Abstract
Rationale:
Coronary artery ectasia (CAE), characterized by diffuse dilation, can be associated with total thrombotic occlusion, leading to acute coronary syndrome. In such cases, distal vessel morphology can be highly unpredictable, potentially causing confusion during percutaneous coronary intervention (PCI).
Patient concerns:
A 47-year-old man presented with sudden chest pain. Acute coronary syndrome was suspected based on symptom and elevated troponin I levels.
Diagnoses:
Coronary angiography revealed diffuse CAE and total occlusion of mid-left circumflex artery.
Interventions:
Due to the large thrombus, aspiration thrombectomy, intracoronary abciximab, and repeated balloon angioplasty were performed.
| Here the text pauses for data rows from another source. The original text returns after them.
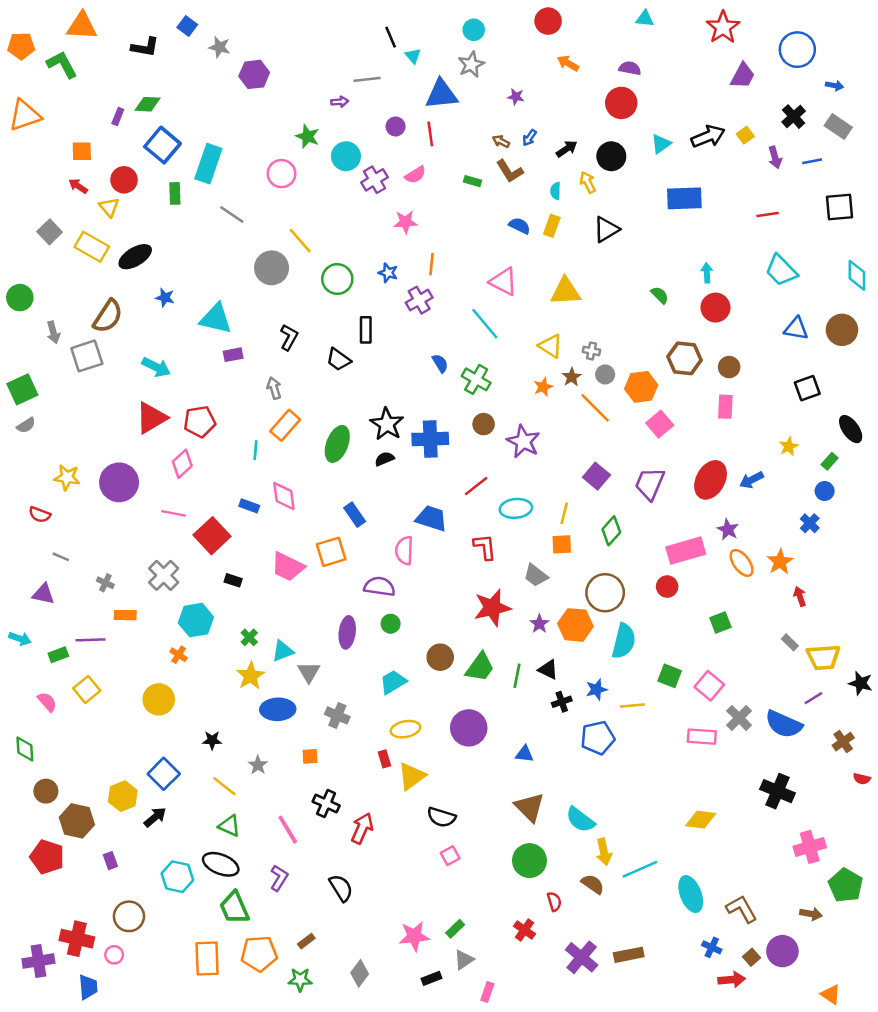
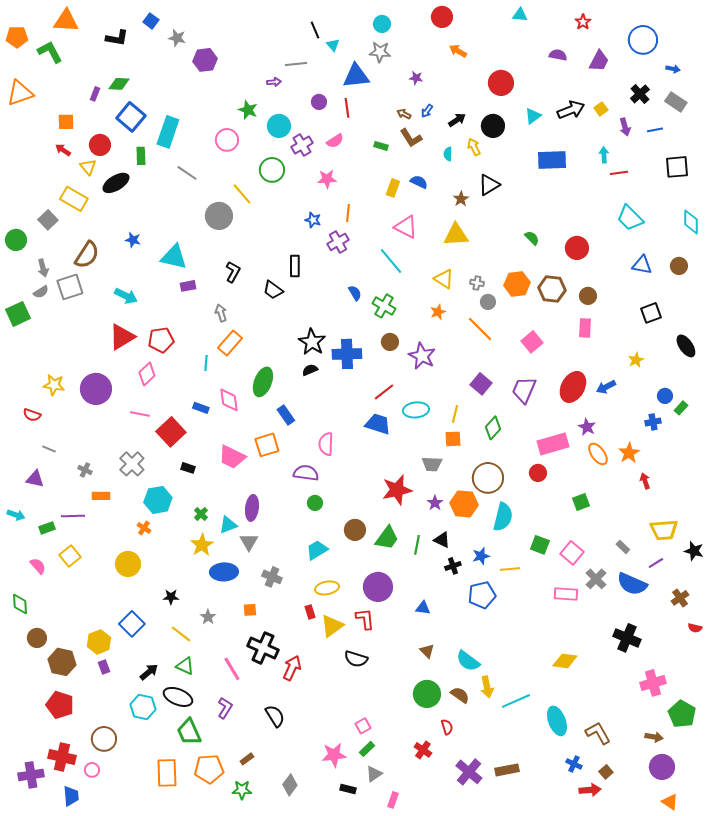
red star: (723, 27) -> (583, 22), size x0.6
gray star: (471, 64) -> (380, 52), turned 30
purple semicircle: (630, 68) -> (558, 55), moved
yellow rectangle: (552, 226) -> (393, 188), moved
gray square: (50, 232) -> (48, 220), moved
black ellipse: (135, 257) -> (116, 183), moved
cyan arrow: (707, 273) -> (604, 155), moved
green circle: (337, 279) -> (272, 170), moved
brown circle: (842, 330) -> (679, 266), size x0.7
brown star: (572, 377) -> (461, 199), moved
orange hexagon: (641, 387) -> (517, 284), moved
gray semicircle: (26, 425) -> (41, 292), moved
green ellipse: (337, 444) -> (263, 382), moved
green rectangle: (830, 461) -> (681, 408), moved
blue trapezoid: (432, 518) -> (378, 424), moved
blue cross: (810, 523) -> (653, 422), turned 35
red L-shape: (485, 547) -> (365, 619), moved
gray trapezoid: (536, 575) -> (432, 464), turned -35
purple ellipse: (347, 632) -> (252, 508), moved
gray rectangle: (790, 642) -> (623, 547), moved
black cross: (326, 804) -> (263, 648), size x1.4
brown triangle: (529, 807) -> (427, 651), size x0.6
black arrow: (155, 817) -> (149, 672), moved
pink square: (450, 856) -> (363, 726), moved
red pentagon: (47, 857) -> (60, 705), moved
purple rectangle: (110, 861) -> (104, 667), moved
brown semicircle: (593, 884) -> (460, 695), moved
purple circle: (782, 951) -> (662, 767), moved
black rectangle: (432, 978) -> (348, 789), turned 35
After these procedures, there was absence of flow beyond the lesion, and huge extravasation around the vessel, resembling a coronary artery perforation. Considering various factors, we concluded it was not a perforation and subsequently performed intravascular ultrasound-guided PCI on the ectatic culprit vessel. After successful PCI, he was discharged on aspirin and clopidogrel. Due to heartburn, dual antiplatelet therapy was de-escalated to clopidogrel monotherapy after 6 months.
Outcomes:
During the follow-up, he remained stable, and a 9-month coronary angiography confirmed patent stent without lesion progression.
Lessons:
Stagnant flow in dilated vessels can cause local dye deposition, which may resemble procedure-induced perforation or dissection, necessitating heightened caution during PCI. Intravascular ultrasound is valuable for accurate assessment of lesions in CAE. Thrombectomy and glycoprotein IIb/IIIa inhibitors would be considered to manage high thrombus burden. Due to its diverse clinical presentations, CAE requires an individualized strategy, and can also be treated with simple PCI followed by dual antiplatelet therapy.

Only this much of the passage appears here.